• WORK REQUIRED
Every record must be output verbatim in the reply.

────────

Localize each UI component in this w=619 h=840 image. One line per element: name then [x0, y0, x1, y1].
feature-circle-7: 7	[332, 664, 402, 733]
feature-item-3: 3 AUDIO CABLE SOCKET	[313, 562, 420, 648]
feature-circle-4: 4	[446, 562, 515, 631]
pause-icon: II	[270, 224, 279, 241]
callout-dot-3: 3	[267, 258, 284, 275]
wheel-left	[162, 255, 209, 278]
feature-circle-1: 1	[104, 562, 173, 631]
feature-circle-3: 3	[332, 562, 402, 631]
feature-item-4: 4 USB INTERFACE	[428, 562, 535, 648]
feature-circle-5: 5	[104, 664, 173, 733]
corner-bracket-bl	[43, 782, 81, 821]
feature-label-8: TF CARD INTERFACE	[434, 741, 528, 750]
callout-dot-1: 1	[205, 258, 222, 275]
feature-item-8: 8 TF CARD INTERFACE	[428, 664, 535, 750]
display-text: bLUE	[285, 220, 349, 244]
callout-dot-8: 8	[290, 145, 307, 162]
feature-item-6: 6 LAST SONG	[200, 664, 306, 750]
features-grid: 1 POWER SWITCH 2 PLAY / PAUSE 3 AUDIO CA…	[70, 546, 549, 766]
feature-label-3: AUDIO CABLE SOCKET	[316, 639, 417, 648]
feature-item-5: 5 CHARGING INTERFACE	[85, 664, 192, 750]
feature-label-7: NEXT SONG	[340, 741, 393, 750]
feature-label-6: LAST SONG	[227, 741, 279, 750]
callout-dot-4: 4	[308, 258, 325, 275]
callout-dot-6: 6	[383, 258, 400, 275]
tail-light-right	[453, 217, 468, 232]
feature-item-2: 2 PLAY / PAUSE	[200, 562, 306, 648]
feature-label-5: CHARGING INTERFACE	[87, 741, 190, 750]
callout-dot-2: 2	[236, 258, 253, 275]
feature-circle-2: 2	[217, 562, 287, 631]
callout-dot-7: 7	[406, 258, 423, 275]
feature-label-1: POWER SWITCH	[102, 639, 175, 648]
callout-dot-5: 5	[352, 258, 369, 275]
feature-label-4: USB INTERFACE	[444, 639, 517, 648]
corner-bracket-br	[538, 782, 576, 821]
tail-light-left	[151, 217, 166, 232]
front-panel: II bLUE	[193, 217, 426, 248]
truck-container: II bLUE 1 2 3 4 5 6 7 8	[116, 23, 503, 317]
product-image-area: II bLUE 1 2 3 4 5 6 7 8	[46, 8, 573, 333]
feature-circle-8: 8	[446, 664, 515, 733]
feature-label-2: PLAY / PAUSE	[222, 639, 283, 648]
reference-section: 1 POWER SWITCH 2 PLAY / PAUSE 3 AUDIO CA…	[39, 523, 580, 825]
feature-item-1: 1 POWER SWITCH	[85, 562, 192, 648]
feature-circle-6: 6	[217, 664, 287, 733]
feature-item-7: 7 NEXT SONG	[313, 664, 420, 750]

────────

• RESPONSE AREA
Localize each UI component in this w=619 h=840 image. One line per element: name then [x0, y0, x1, y1].
feature-circle-7: 7	[332, 664, 402, 733]
feature-item-3: 3 AUDIO CABLE SOCKET	[313, 562, 420, 648]
feature-circle-4: 4	[446, 562, 515, 631]
pause-icon: II	[270, 224, 279, 241]
callout-dot-3: 3	[267, 258, 284, 275]
wheel-left	[162, 255, 209, 278]
feature-circle-1: 1	[104, 562, 173, 631]
feature-circle-3: 3	[332, 562, 402, 631]
feature-item-4: 4 USB INTERFACE	[428, 562, 535, 648]
feature-circle-5: 5	[104, 664, 173, 733]
corner-bracket-bl	[43, 782, 81, 821]
feature-label-8: TF CARD INTERFACE	[434, 741, 528, 750]
callout-dot-1: 1	[205, 258, 222, 275]
feature-item-8: 8 TF CARD INTERFACE	[428, 664, 535, 750]
display-text: bLUE	[285, 220, 349, 244]
callout-dot-8: 8	[290, 145, 307, 162]
feature-item-6: 6 LAST SONG	[200, 664, 306, 750]
features-grid: 1 POWER SWITCH 2 PLAY / PAUSE 3 AUDIO CA…	[70, 546, 549, 766]
feature-label-3: AUDIO CABLE SOCKET	[316, 639, 417, 648]
feature-item-5: 5 CHARGING INTERFACE	[85, 664, 192, 750]
feature-label-7: NEXT SONG	[340, 741, 393, 750]
feature-label-6: LAST SONG	[227, 741, 279, 750]
callout-dot-4: 4	[308, 258, 325, 275]
callout-dot-6: 6	[383, 258, 400, 275]
tail-light-right	[453, 217, 468, 232]
feature-item-2: 2 PLAY / PAUSE	[200, 562, 306, 648]
feature-label-5: CHARGING INTERFACE	[87, 741, 190, 750]
callout-dot-2: 2	[236, 258, 253, 275]
feature-circle-2: 2	[217, 562, 287, 631]
callout-dot-7: 7	[406, 258, 423, 275]
feature-label-1: POWER SWITCH	[102, 639, 175, 648]
callout-dot-5: 5	[352, 258, 369, 275]
feature-label-4: USB INTERFACE	[444, 639, 517, 648]
corner-bracket-br	[538, 782, 576, 821]
tail-light-left	[151, 217, 166, 232]
front-panel: II bLUE	[193, 217, 426, 248]
truck-container: II bLUE 1 2 3 4 5 6 7 8	[116, 23, 503, 317]
product-image-area: II bLUE 1 2 3 4 5 6 7 8	[46, 8, 573, 333]
feature-circle-8: 8	[446, 664, 515, 733]
feature-label-2: PLAY / PAUSE	[222, 639, 283, 648]
reference-section: 1 POWER SWITCH 2 PLAY / PAUSE 3 AUDIO CA…	[39, 523, 580, 825]
feature-item-1: 1 POWER SWITCH	[85, 562, 192, 648]
feature-circle-6: 6	[217, 664, 287, 733]
feature-item-7: 7 NEXT SONG	[313, 664, 420, 750]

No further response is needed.